Osmanlı saltanatı son bürokrat iken, bürokrasi bile tam Arap, yahut yarı Araptır. Türkleşmiş hiçbir Arap görmedikten başka, Araplaşmamış Türk'e az rastgeliyordum.
*
• Birinci Millet Meclisinde Şer'iye Vekilliği etmiş, Eskişehirli bir Türk hocasının Türkler gibi "ve" demek yerine, Araplar gibi "vua" dediğini belki henüz unutmamış olanlar vardır. Suriye, Filistin ve Hicaz'da:
- Türk müsünüz ?
Sorusuna birçok defalar cevabı:
- Estağfurullah ! idi.
Bu kıtaları ne sömürgeleştirmiş, ne de vatanlaştırmıştık.
Osmanlı İmparatorluğu buralarda, ücretsiz tarla ve sokak bekçisi idi.
*
• Medine kasabası birçok kez boz renkli hurma gövdesinden belli olur. Çocukluktan beri hazretsiz, aleyhisselâmsız, titremeksizin ve korkmaksızın ismini ağzımıza alamadığımız Peygamberi'in şehrindeyiz. Eski müphem ahret hayaletlerinin içimde kımıldadığını hissetmeli idim.
Bu his, Medine'de büsbütün biter. Medine, Peygamber ölüsü ile tüccarlık eden bayağı ahlâksız simsar yuvalarından biridir. Her Medine'li uzaklardan gelen saf halka, bu harap ve pis çöl köyünün taşını, toprağını, kuyu suyunu kırk defa öptüre öptüre satar.
*
• Toz ve ter içinde bulunarak Ravza'nın yeşil kubbesibe kavuştuk. Peybamber bu kubbenin altında yatar. Türbesi, yaşadığı zaman kendi evi idi. Ravza işte bu türbeyi çeviren o camidir. Son asır içinde elimizin değdiği her şey gibi, orasını da badana, sarı boya ve kalın çiçeğe boğmuşuz.

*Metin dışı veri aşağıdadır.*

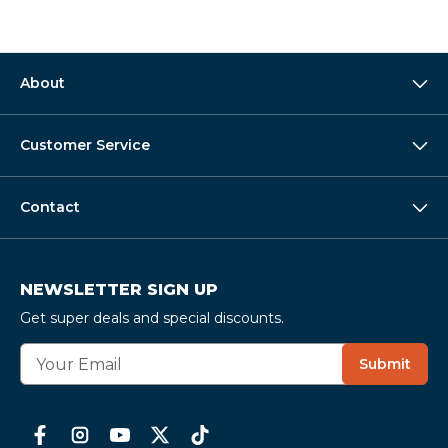
About
Customer Service
Contact
NEWSLETTER SIGN UP
Get super deals and special discounts.
E
Submit
m
a
i
l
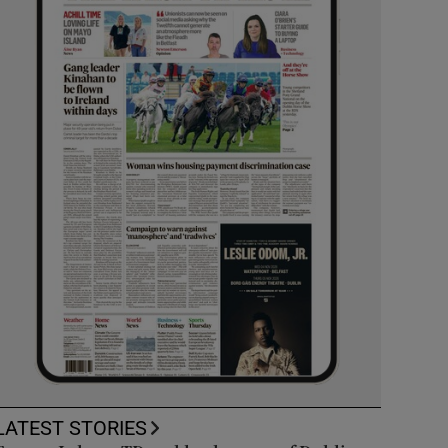
LATEST STORIES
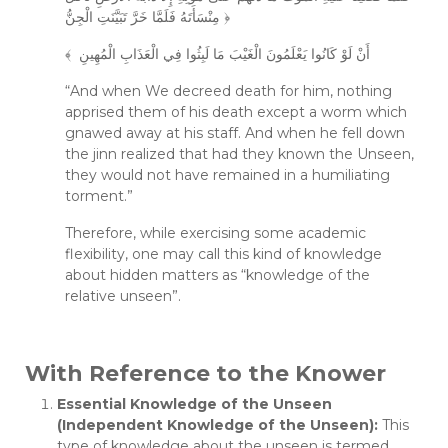
مِنْسَأَتَهُ فَلَمَّا خَرَّ تَبَيَّنَتِ الْجِنُّ ﴿
﴾ أَنْ لَوْ كَانُوا يَعْلَمُونَ الْغَيْبَ مَا لَبِثُوا فِي الْعَذَابِ الْمُهِينِ
“And when We decreed death for him, nothing
apprised them of his death except a worm which
gnawed away at his staff. And when he fell down
the jinn realized that had they known the Unseen,
they would not have remained in a humiliating
torment.”
Therefore, while exercising some academic
flexibility, one may call this kind of knowledge
about hidden matters as “knowledge of the
relative unseen”.
With Reference to the Knower
Essential Knowledge of the Unseen
(Independent Knowledge of the Unseen):
This
type of knowledge about the unseen is termed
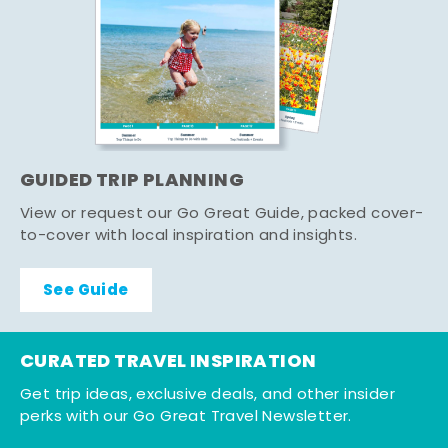
GUIDED TRIP PLANNING
View or request our Go Great Guide, packed cover-
to-cover with local inspiration and insights.
See Guide
CURATED TRAVEL INSPIRATION
Get trip ideas, exclusive deals, and other insider
perks with our Go Great Travel Newsletter.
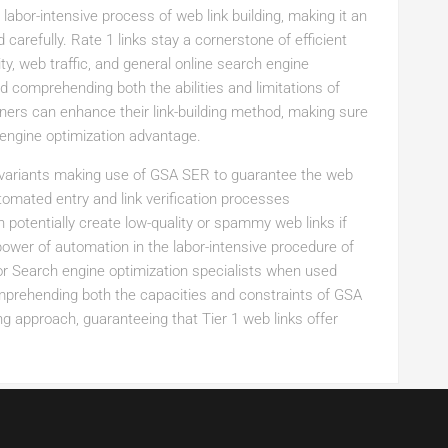
abor-intensive process of web link building, making it an
 carefully. Rate 1 links stay a cornerstone of efficient
ity, web traffic, and general online search engine
comprehending both the abilities and limitations of
ners can enhance their link-building method, making sure
engine optimization advantage.
 variants making use of GSA SER to guarantee the web
tomated entry and link verification processes
 potentially create low-quality or spammy web links if
power of automation in the labor-intensive procedure of
 for Search engine optimization specialists when used
omprehending both the capacities and constraints of GSA
ng approach, guaranteeing that Tier 1 web links offer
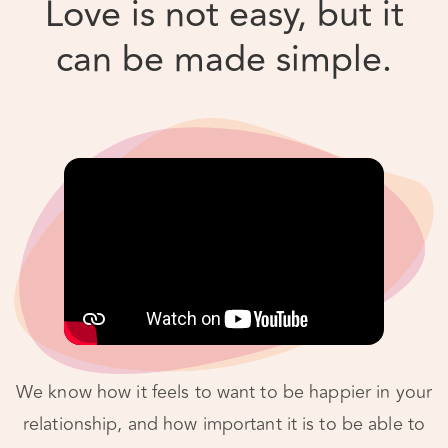
We know how it feels to want to be happier in your
relationship, and how important it is to be able to
do things on your own time. So, we’ve taken our
tried and proven process – the same one we use in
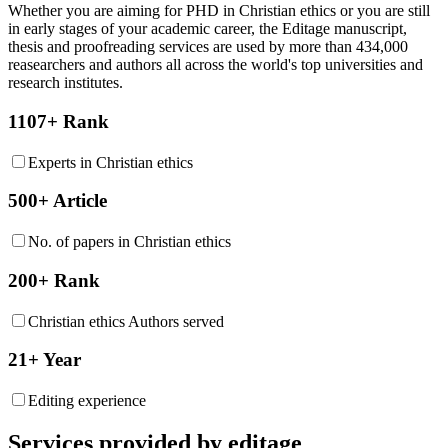
Whether you are aiming for PHD in
Christian ethics
or you are still
in early stages of your academic career, the Editage manuscript,
thesis and proofreading services are used by more than 434,000
reasearchers and authors all across the world's top universities and
research institutes.
1107+ Rank
Experts in Christian ethics
500+ Article
No. of papers in Christian ethics
200+ Rank
Christian ethics Authors served
21+ Year
Editing experience
Services provided by editage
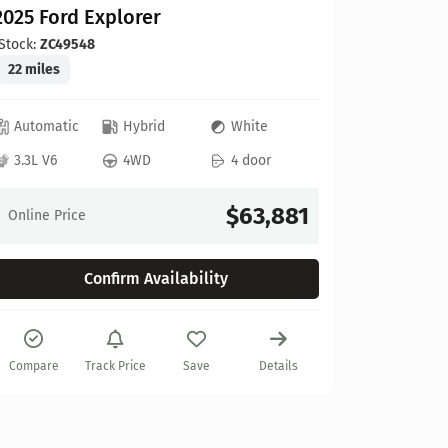
2025 Ford Explorer
Stock:
ZC49548
22 miles
Automatic
Hybrid
White
Ford
3.3L V6
4WD
4 door
2025 Fo
Stock:
A67
$63,881
Online Price
10 miles
Confirm Availability
Automat
3.5L V6
Compare
Track Price
Save
Details
Online Pr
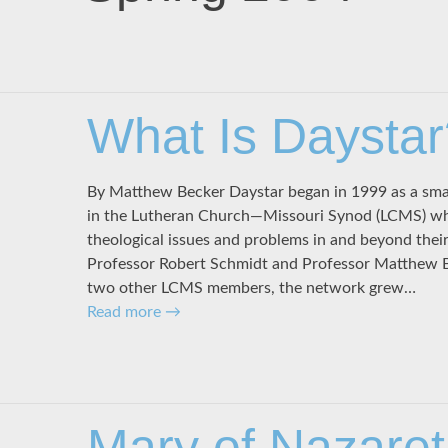
What Is Daystar
By Matthew Becker Daystar began in 1999 as a smal
in the Lutheran Church—Missouri Synod (LCMS) w
theological issues and problems in and beyond thei
Professor Robert Schmidt and Professor Matthew Be
two other LCMS members, the network grew…
Read more
→
Mary of Nazaret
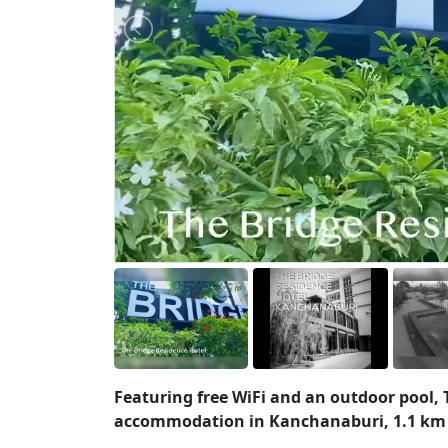
Featuring free WiFi and an outdoor pool, T
accommodation in Kanchanaburi, 1.1 km f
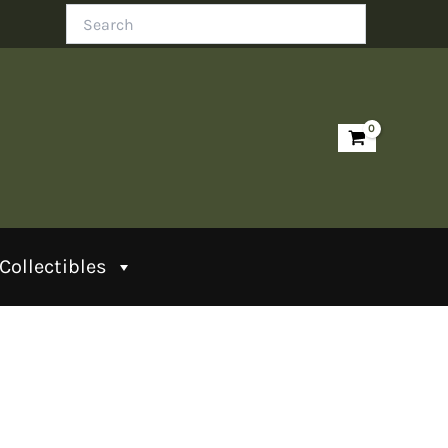
Search
Collectibles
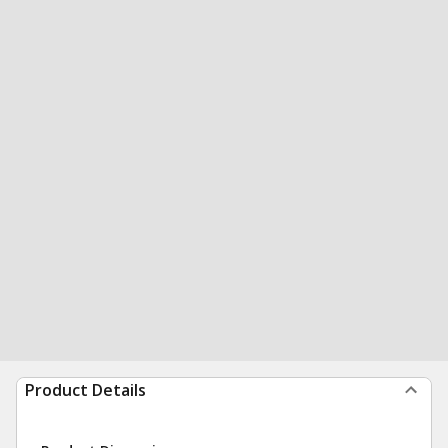
Product Details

Türbenin içine girmek bir imtiyazdır. Kapı anahtarlarını uzun boylu Habeşler saklar. Zaten Medine'nin bütün dekoru Peygamber'in sanduka örtüsü ile bu Habeşlerden ibarettir.
Asıl Müslüman şehri, din şeyhlerine hürmet olunan, dini sanatlaştıran ve asilleştiren şehir İstanbul olduğunu Medine'de büsbütün anladım.
*
• Hele çöl bedevilerinin altın ve kıymetli taştan başka dinleri yoktu. Sınır boylarındaki şeyhlerin göğsünde İngiliz ve Alman nişanları yanyana idi. Şeyh size kim olduğunuzu sorar, İngiliz misiniz ?
-Yaşa İngiliz
-Türk müsünüz ?
-Yaşa Türk !
Siz vereceğiniz nişan veya altını hesap ediniz. O dakikada beklediğiniz iş yapılmıştır. İngiliz cephesinden at kaçırıp bize satan Bedeviler, dönüşlerinde bizim atlarımızı çalıp İngilizlere satarlardı. Harp cephelerinin ta ortalarında saklanarak, kaçan tarafın ganimetlerini yenmiş olanlardan daha önce toplamak için hayatlarını tehlikeye atanlar az değildi.
*
• Dün kıtasından geri kalmış bir ere rastgeldim. Ağırlığı on defa daha ağır, esvabından, kundurasından, atından başka üstünde ne varsa hepsinden şikayetçi idi. Geçerken bana döndü:
- Bir su doldur hemşeri...
Temiz bir bardak içinde berrak bir su verdim, birkaç bardak içti. Dudaklarının kenarından sızan su, kaç gündür çenesinde biriken tozu ince çizgileriyle yarıyor ve çamur hatları vücuda getiriyordu. Uzun bıyıklarından ve uzamış sakalından akan suları avucuyla silerek:
- Canına değsin, burasu Kerbelâ... dedi.
*
• Burada İstanbul'lu çocukları görmelisin. Hepsi çölün bütün zahmetlerine ne kadar çabuk alıştılar. O bizim genç arkadaşların, bir sene sonra Sina'da kahramanlar gibi dolaşacağını düşünebilir miydik ?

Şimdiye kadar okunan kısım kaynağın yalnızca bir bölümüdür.